On 7 June 2017, the Federal Constitutional Court of Germany (FCC) published a recent decision that declared the German Nuclear Fuel Tax Act (Kernbrennstoffsteuergesetz – KernbrStG) void due to the lack of legislative competence of the federal legislator (Bundestag) to enact the law constitutionally. The FCC argued that neither the Federation (Bund) nor the federal states (Länder) have the right to seek tax outside the competencies of the Basic Law (Grundgesetz). The court found that the tax on nuclear fuel cannot be allocated to the type of excise duty (Verbrauchsteuer) within the meaning of Art. 106 of the Basic Law.

The tax on nuclear fuel was imposed in 2010 as a measure for fiscal consolidation. From 2011 through 2016, each gram of fissile nuclear fuel loaded into a German reactor carried a levy of €145. The legislator deemed the tax to be an excise duty within the meaning of tax regulations. According to the Federal Ministry of Finance, the tax revenue amounted to nearly €6.3 billion.

The operators of nuclear power plants challenged the levy before several German Fiscal Courts. The Fiscal Court of Hamburg referred the case at hand to both the FCC and the European Court of Justice (ECJ). The Fiscal Court doubted the compatibility of the Nuclear Fuel Tax Act with national constitutional law and the law of the European Union. In 2015, the ECJ found the German law compatible with the European Directive (2003/96/EC) on taxation of energy products and electricity and rejected the claim that nuclear fuel must be exempted from taxation. The Directive exempts energy products for the production of electricity which are subject to harmonized excise duty. The ECJ noted that nuclear fuel is not included in the scope of this Directive.

The Recent FCC Decision

The FCC’s decision mainly depended on the question whether the Nuclear Fuel Tax Act constitutes an excise duty.
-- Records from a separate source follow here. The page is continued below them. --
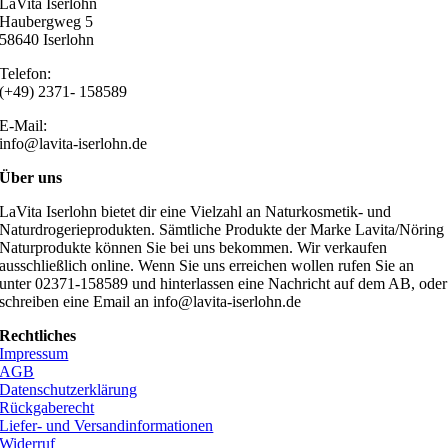
LaVita Iserlohn
Haubergweg 5
58640 Iserlohn
Telefon:
(+49) 2371- 158589
E-Mail:
info@lavita-iserlohn.de
Über uns
LaVita Iserlohn bietet dir eine Vielzahl an Naturkosmetik- und
Naturdrogerieprodukten. Sämtliche Produkte der Marke Lavita/Nöring
Naturprodukte können Sie bei uns bekommen. Wir verkaufen
ausschließlich online. Wenn Sie uns erreichen wollen rufen Sie an
unter 02371-158589 und hinterlassen eine Nachricht auf dem AB, oder
schreiben eine Email an info@lavita-iserlohn.de
Rechtliches
Impressum
AGB
Datenschutzerklärung
Rückgaberecht
Liefer- und Versandinformationen
Widerruf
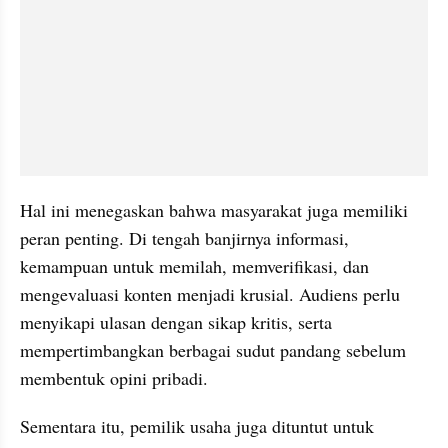
Hal ini menegaskan bahwa masyarakat juga memiliki 
peran penting. Di tengah banjirnya informasi, 
kemampuan untuk memilah, memverifikasi, dan 
mengevaluasi konten menjadi krusial. Audiens perlu 
menyikapi ulasan dengan sikap kritis, serta 
mempertimbangkan berbagai sudut pandang sebelum 
membentuk opini pribadi.
Sementara itu, pemilik usaha juga dituntut untuk 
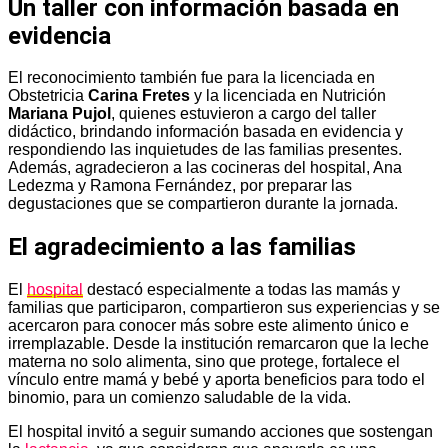
Un taller con información basada en
evidencia
El reconocimiento también fue para la licenciada en
Obstetricia
Carina Fretes
y la licenciada en Nutrición
Mariana Pujol
, quienes estuvieron a cargo del taller
didáctico, brindando información basada en evidencia y
respondiendo las inquietudes de las familias presentes.
Además, agradecieron a las cocineras del hospital, Ana
Ledezma y Ramona Fernández, por preparar las
degustaciones que se compartieron durante la jornada.
El agradecimiento a las familias
El
hospital
destacó especialmente a todas las mamás y
familias que participaron, compartieron sus experiencias y se
acercaron para conocer más sobre este alimento único e
irremplazable. Desde la institución remarcaron que la leche
materna no solo alimenta, sino que protege, fortalece el
vínculo entre mamá y bebé y aporta beneficios para todo el
binomio, para un comienzo saludable de la vida.
El hospital invitó a seguir sumando acciones que sostengan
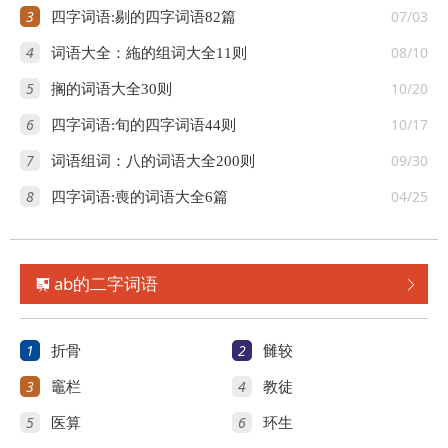
3
07/03
四字词语:剔的四字词语82篇
4
08/10
词语大全：絁的组词大全11则
5
10/20
搁的词语大全30则
6
10/17
四字词语:旬的四字词语44则
7
09/30
词语组词：八的词语大全200则
8
04/25
四字词语:喪的词语大全6篇
ab的二字词语


1
2
折骨
雠较
3
4
竈栏
教徒
5
6
医算
环生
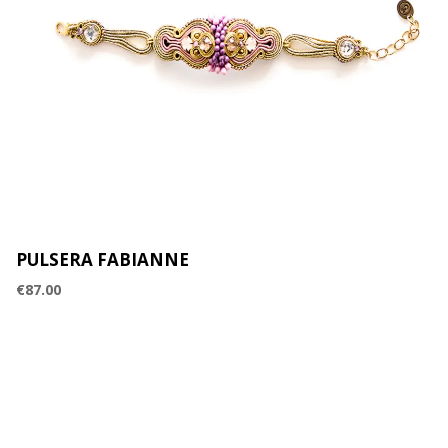
PULSERA FABIANNE
€
87.00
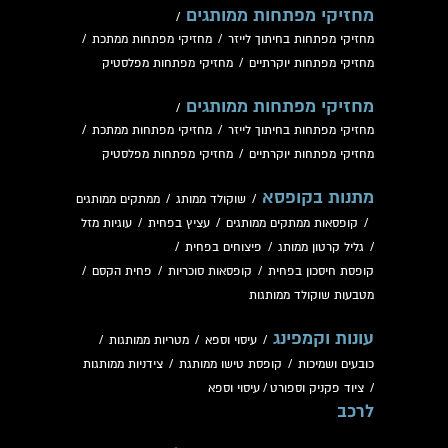
מחזיקי מפתחות ממותגים
/
מחזיקי מפתחות בחיתוך לייזר
/
מחזיקי מפתחות ממתכת
/
מחזיקי מפתחות יוקרתיים
/
מחזיקי מפתחות מפלסטיק
מחזיקי מפתחות ממותגים
/
מחזיקי מפתחות בחיתוך לייזר
/
מחזיקי מפתחות ממתכת
/
מחזיקי מפתחות יוקרתיים
/
מחזיקי מפתחות מפלסטיק
מתנות בקופסא
/
שוקולד ממותג
/
ממתקים ממותגים
/
קופסאות ממתקים ממותגים
/
עציץ בפחית
/
עוגיות מזל
/
גליל קרטון ממותג
/
פיצוחים בפחית
/
קופסת חיסכון בפחית
/
קופסאות סוכריות
/
פחית הקסם
/
מטבעות שוקולד ממותגות
עונות וקמפינג
/
עיסוי וספא
/
מטריות ממותגות
/
כובעים ושמיכות
/
קופסת טישו ממותגת
/
צידניות ממותגות
/
ציוד פקניק וספורט
/
עיסוי וספא
לרכב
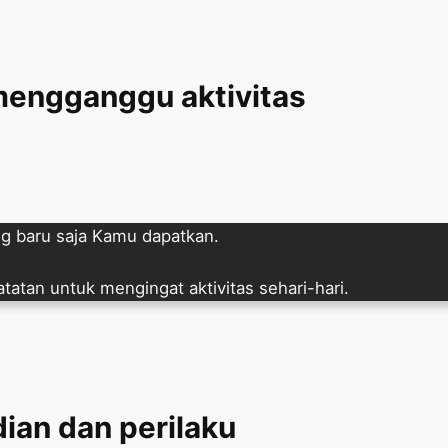
mengganggu aktivitas
ng baru saja Kamu dapatkan.
tatan untuk mengingat aktivitas sehari-hari.
ian dan perilaku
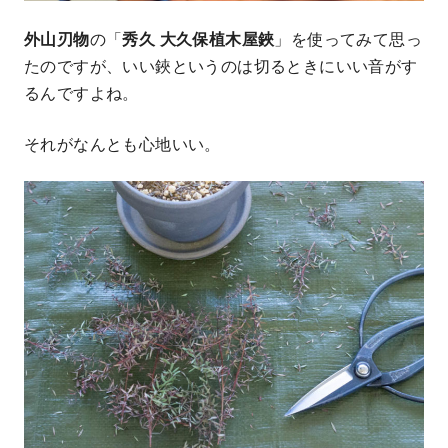
外山刃物
の「
秀久
大久保植木屋鋏
」を使ってみて思っ
たのですが、いい鋏というのは切るときにいい音がす
るんですよね。
それがなんとも心地いい。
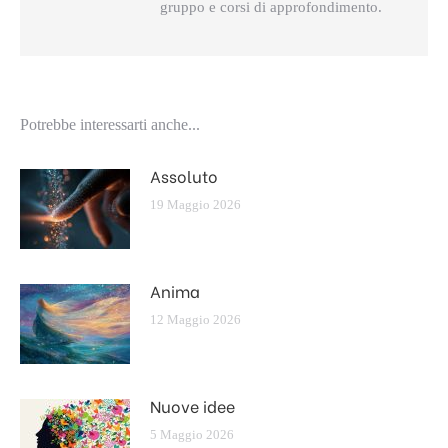
gruppo e corsi di approfondimento.
Potrebbe interessarti anche...
Assoluto
19 Maggio 2026
Anima
12 Maggio 2026
Nuove idee
5 Maggio 2026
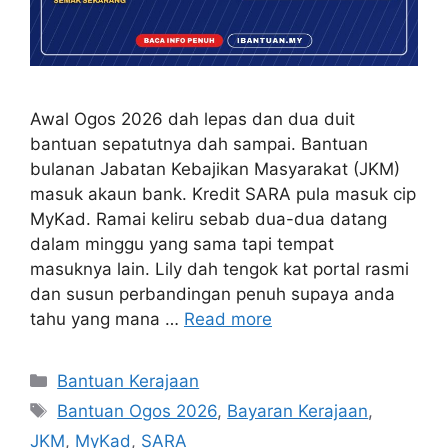
Awal Ogos 2026 dah lepas dan dua duit
bantuan sepatutnya dah sampai. Bantuan
bulanan Jabatan Kebajikan Masyarakat (JKM)
masuk akaun bank. Kredit SARA pula masuk cip
MyKad. Ramai keliru sebab dua-dua datang
dalam minggu yang sama tapi tempat
masuknya lain. Lily dah tengok kat portal rasmi
dan susun perbandingan penuh supaya anda
tahu yang mana …
Read more
Categories
Bantuan Kerajaan
Tags
Bantuan Ogos 2026
,
Bayaran Kerajaan
,
JKM
,
MyKad
,
SARA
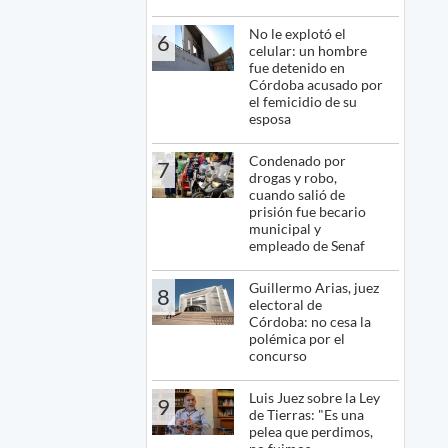
No le explotó el
6
celular: un hombre
fue detenido en
Córdoba acusado por
el femicidio de su
esposa
Condenado por
7
drogas y robo,
cuando salió de
prisión fue becario
municipal y
empleado de Senaf
Guillermo Arias, juez
8
electoral de
Córdoba: no cesa la
polémica por el
concurso
Luis Juez sobre la Ley
9
de Tierras: "Es una
pelea que perdimos,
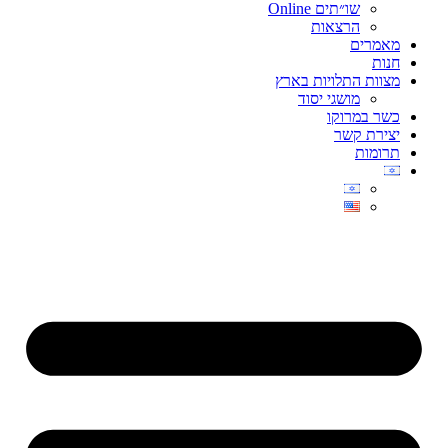
שו״תים Online
הרצאות
מאמרים
חנות
מצוות התלויות בארץ
מושגי יסוד
כשר במרוקו
יצירת קשר
תרומות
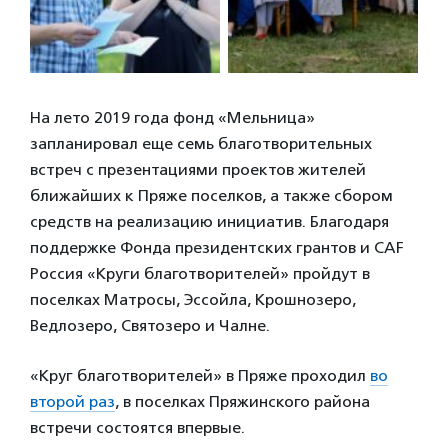
На лето 2019 года фонд «Мельница»
запланировал еще семь благотворительных
встреч с презентациями проектов жителей
ближайших к Пряже поселков, а также сбором
средств на реализацию инициатив. Благодаря
поддержке Фонда президентских грантов и CAF
Россия «Круги благотворителей» пройдут в
поселках Матросы, Эссойла, Крошнозеро,
Ведлозеро, Святозеро и Чалне.
«Круг благотворителей» в Пряже проходил
во
второй раз
, в поселках Пряжинского района
встречи состоятся впервые.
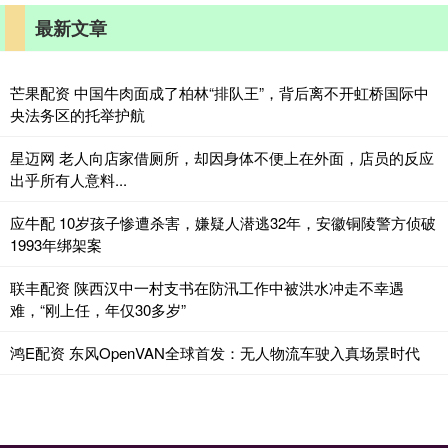
最新文章
芒果配资 中国牛肉面成了柏林“排队王”，背后离不开虹桥国际中
央法务区的托举护航
星迈网 老人向店家借厕所，却因身体不便上在外面，店员的反应
出乎所有人意料...
应牛配 10岁孩子惨遭杀害，嫌疑人潜逃32年，安徽铜陵警方侦破
1993年绑架案
联丰配资 陕西汉中一村支书在防汛工作中被洪水冲走不幸遇
难，“刚上任，年仅30多岁”
鸿E配资 东风OpenVAN全球首发：无人物流车驶入真场景时代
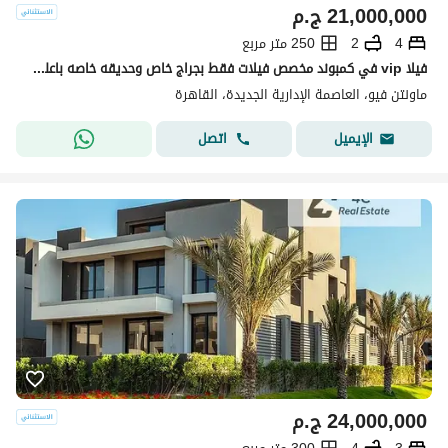
21,000,000
ج.م
4
2
250 متر مربع
فيلا vip في كمبوند مخصص فيلات فقط بجراج خاص وحديقه خاصه باعلي كوالتي تشطيب جاهز للسكن فوراً
ماونتن فيو، العاصمة الإدارية الجديدة، القاهرة
اتصل
الإيميل
24,000,000
ج.م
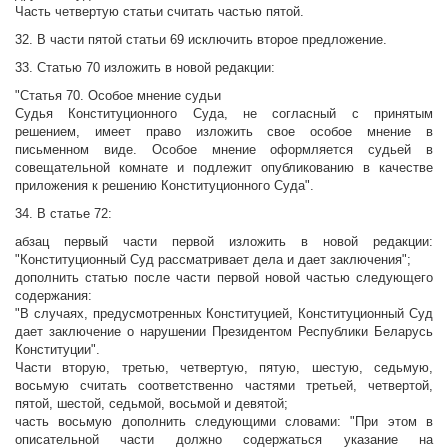
Часть четвертую статьи считать частью пятой.
32. В части пятой статьи 69 исключить второе предложение.
33. Статью 70 изложить в новой редакции:
"Статья 70. Особое мнение судьи
Судья Конституционного Суда, не согласный с принятым
решением, имеет право изложить свое особое мнение в
письменном виде. Особое мнение оформляется судьей в
совещательной комнате и подлежит опубликованию в качестве
приложения к решению Конституционного Суда".
34. В статье 72:
абзац первый части первой изложить в новой редакции:
"Конституционный Суд рассматривает дела и дает заключения";
дополнить статью после части первой новой частью следующего
содержания:
"В случаях, предусмотренных Конституцией, Конституционный Суд
дает заключение о нарушении Президентом Республики Беларусь
Конституции".
Части вторую, третью, четвертую, пятую, шестую, седьмую,
восьмую считать соответственно частями третьей, четвертой,
пятой, шестой, седьмой, восьмой и девятой;
часть восьмую дополнить следующими словами: "При этом в
описательной части должно содержаться указание на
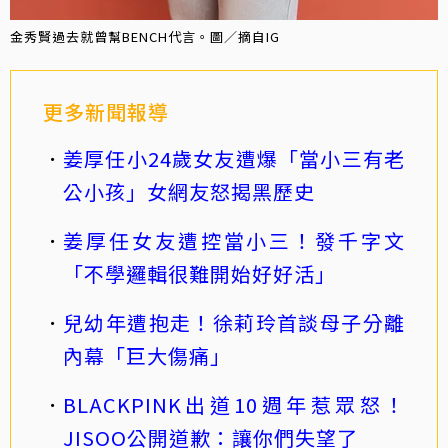
金秀賢過去就曾幫BENCH代言。圖／摘自IG
更多新聞報導
姜厚任小24歲女友遭爆「當小三有老
公小孩」女網友怒揭黑歷史
姜厚任女友遭控當小三！發千字文
「不學邏輯很難開始好好活」
兒幼年遭抱走！徐莉玲首談母子分離
內幕「巨大傷痛」
BLACKPINK出道10週年惹眾怒！
JISOO公開道歉：讓你們失望了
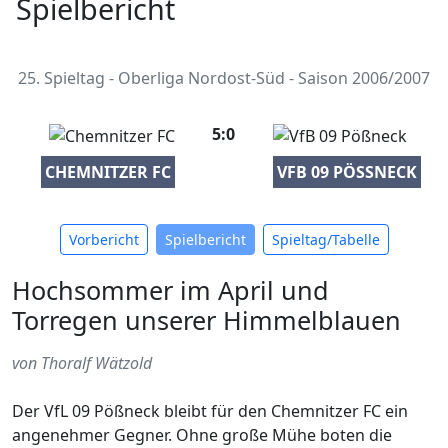
Spielbericht
25. Spieltag - Oberliga Nordost-Süd - Saison 2006/2007
5:0
CHEMNITZER FC
VFB 09 PÖSSNECK
Vorbericht
Spielbericht
Spieltag/Tabelle
Hochsommer im April und
Torregen unserer Himmelblauen
von Thoralf Wätzold
Der VfL 09 Pößneck bleibt für den Chemnitzer FC ein
angenehmer Gegner. Ohne große Mühe boten die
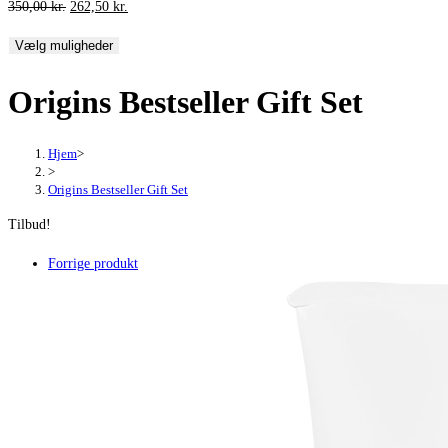
Den
Den
350,00
kr.
262,50
kr.
oprindelige
aktuelle
Vælg muligheder
pris
pris
var:
er:
Origins Bestseller Gift Set
350,00 kr..
262,50 kr..
Hjem
>
>
Origins Bestseller Gift Set
Tilbud!
Forrige produkt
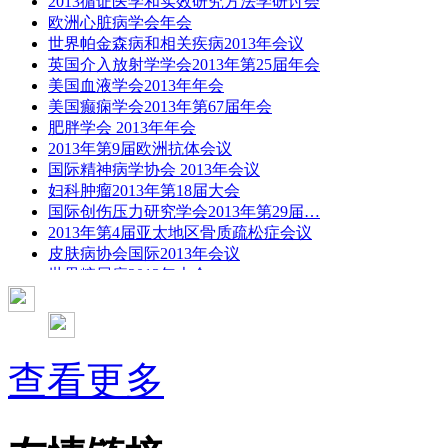
2013循证医学和实效研究方法学研讨会
欧洲心脏病学会年会
世界帕金森病和相关疾病2013年会议
英国介入放射学学会2013年第25届年会
美国血液学会2013年年会
美国癫痫学会2013年第67届年会
肥胖学会 2013年年会
2013年第9届欧洲抗体会议
国际精神病学协会 2013年会议
妇科肿瘤2013年第18届大会
国际创伤压力研究学会2013年第29届…
2013年第4届亚太地区骨质疏松症会议
皮肤病协会国际2013年会议
世界糖尿病2013年大会
2013年国际成瘾性药年会
彭晓霞---诊断试验的Meta分析
武姗姗---累积Meta分析和TSA分析
孙凤---Network Meta分析
查看更多
杨智荣---Cochrane综述实战经验分享
杨祖耀---疾病频率资料的Meta分析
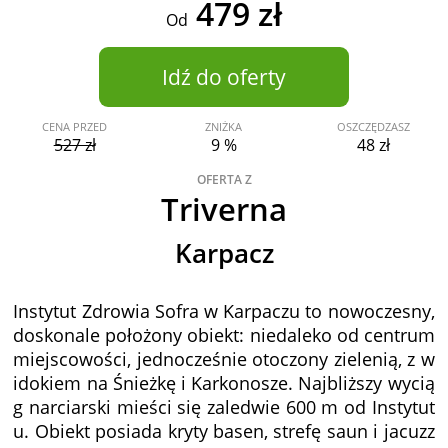
479 zł
Od
Idź do oferty
CENA PRZED
ZNIŻKA
OSZCZĘDZASZ
527 zł
9 %
48 zł
OFERTA Z
Triverna
Karpacz
Instytut Zdrowia Sofra w Karpaczu to nowoczesny,
doskonale położony obiekt: niedaleko od centrum
miejscowości, jednocześnie otoczony zielenią, z w
idokiem na Śnieżkę i Karkonosze. Najbliższy wycią
g narciarski mieści się zaledwie 600 m od Instytut
u. Obiekt posiada kryty basen, strefę saun i jacuzz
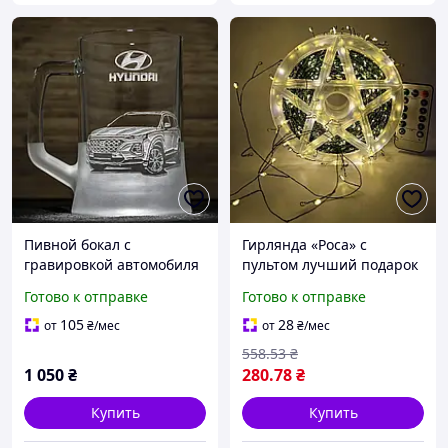
Пивной бокал с
Гирлянда «Роса» с
гравировкой автомобиля
пультом лучший подарок
Hyundai Santa Fe -
для праздничного
Готово к отправке
Готово к отправке
подарок для
настроения
автолюбителя
105
28
от
₴
/мес
от
₴
/мес
558
.53
₴
1 050
₴
280
.78
₴
Купить
Купить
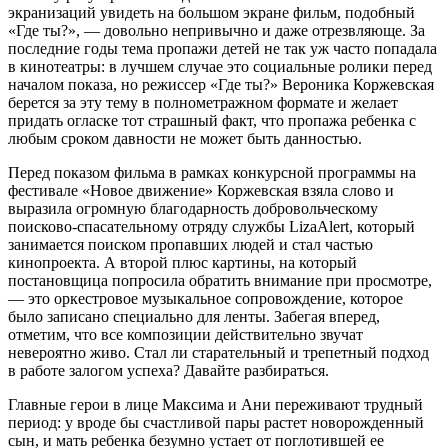
экранизаций увидеть на большом экране фильм, подобный
«Где ты?», — довольно непривычно и даже отрезвляюще. За
последние годы тема пропажи детей не так уж часто попадала
в кинотеатры: в лучшем случае это социальные ролики перед
началом показа, но режиссер «Где ты?» Вероника Коржевская
берется за эту тему в полнометражном формате и желает
придать огласке тот страшный факт, что пропажа ребенка с
любым сроком давности не может быть данностью.
Перед показом фильма в рамках конкурсной программы на
фестивале «Новое движение» Коржевская взяла слово и
выразила огромную благодарность добровольческому
поисково-спасательному отряду службы LizaAlert, который
занимается поиском пропавших людей и стал частью
кинопроекта. А второй плюс картины, на который
постановщица попросила обратить внимание при просмотре,
— это оркестровое музыкальное сопровождение, которое
было записано специально для ленты. Забегая вперед,
отметим, что все композиции действительно звучат
невероятно живо. Стал ли старательный и трепетный подход
в работе залогом успеха? Давайте разбираться.
Главные герои в лице Максима и Ани переживают трудный
период: у вроде бы счастливой пары растет новорожденный
сын, и мать ребенка безумно устает от поглотившей ее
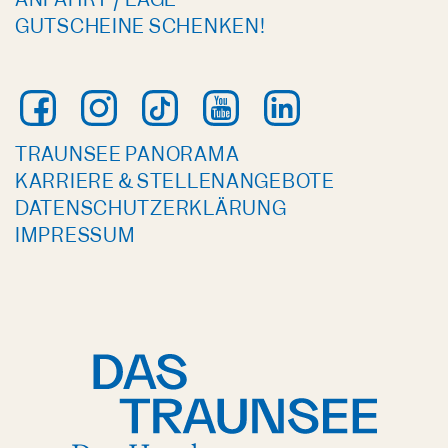
GUTSCHEINE SCHENKEN!
TRAUNSEE PANORAMA
KARRIERE & STELLENANGEBOTE
DATENSCHUTZERKLÄRUNG
IMPRESSUM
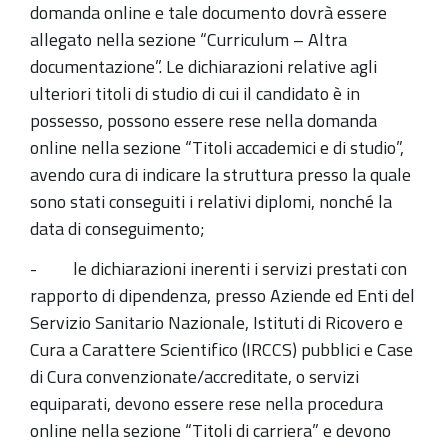
domanda online e tale documento dovrà essere
allegato nella sezione “Curriculum – Altra
documentazione”. Le dichiarazioni relative agli
ulteriori titoli di studio di cui il candidato è in
possesso, possono essere rese nella domanda
online nella sezione “Titoli accademici e di studio”,
avendo cura di indicare la struttura presso la quale
sono stati conseguiti i relativi diplomi, nonché la
data di conseguimento;
- le dichiarazioni inerenti i servizi prestati con
rapporto di dipendenza, presso Aziende ed Enti del
Servizio Sanitario Nazionale, Istituti di Ricovero e
Cura a Carattere Scientifico (IRCCS) pubblici e Case
di Cura convenzionate/accreditate, o servizi
equiparati, devono essere rese nella procedura
online nella sezione “Titoli di carriera” e devono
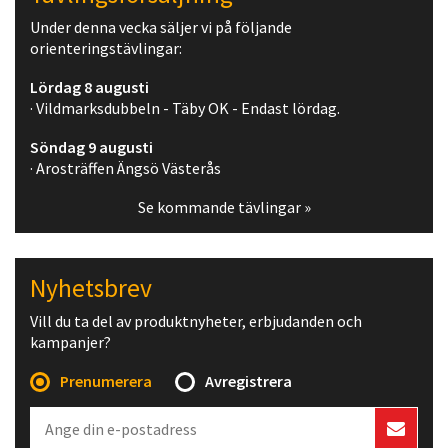
Under denna vecka säljer vi på följande
orienteringstävlingar:
Lördag 8 augusti
· Vildmarksdubbeln - Täby OK - Endast lördag.
Söndag 9 augusti
· Arosträffen Ängsö Västerås
Se kommande tävlingar »
Nyhetsbrev
Vill du ta del av produktnyheter, erbjudanden och
kampanjer?
Prenumerera
Avregistrera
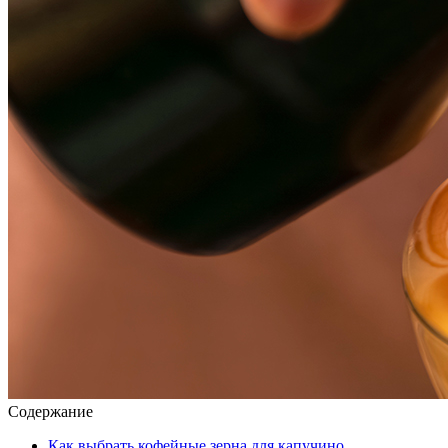
Содержание
Как выбрать кофейные зерна для капучино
Only if the answer was in the affirmative did the Bundestag have the sole legislative competence to enact the KernbrStG. One of the most important issues in the very controversial discussion was whether an excise duty requires the taxpayer to pass the tax on to the final consumer.

The FCC decided that the central criterion of an excise duty is that it taxes the private application of generated income. The court found that the Nuclear Fuel Tax Act only imposes a tax on the means of production, and thus constitutes a tax on the entrepreneurial generation of income. The court noted that the legislator himself assumed that the final consumer does not bear the tax, because the use of nuclear fuel lies outside the consumer’s sphere of influence. The ECJ ruling also confirmed an excise duty would have imposed a tax on the consumption of electricity — which is not the case with the Nuclear Fuel Tax Act. The FCC argued that the Nuclear Fuel Tax Act cannot be considered an excise duty on the consumption of nuclear fuel because such fuel is not brought to the general market to meet a private need.

Furthermore, the FCC pointed out that the fiscal regime of the Basic Law limits the legislator’s ability to “invent” taxes beyond the classification of taxes outlined in the constitution. Protecting the confidence of individuals and legal entities would require a prior change of the constitution.


The three German utilities which are affected by the decision — Eon, RWE and EnBW — are now entitled to claim reimbursement. Each utility will recover between €1.44 billion and €2.8 billion plus interest. Thus, the utilities’ strategy not to waive their complaint against the Nuclear Fuel Tax Act in the course of the discussion on the costs of nuclear decommissioning in Germany has been successful.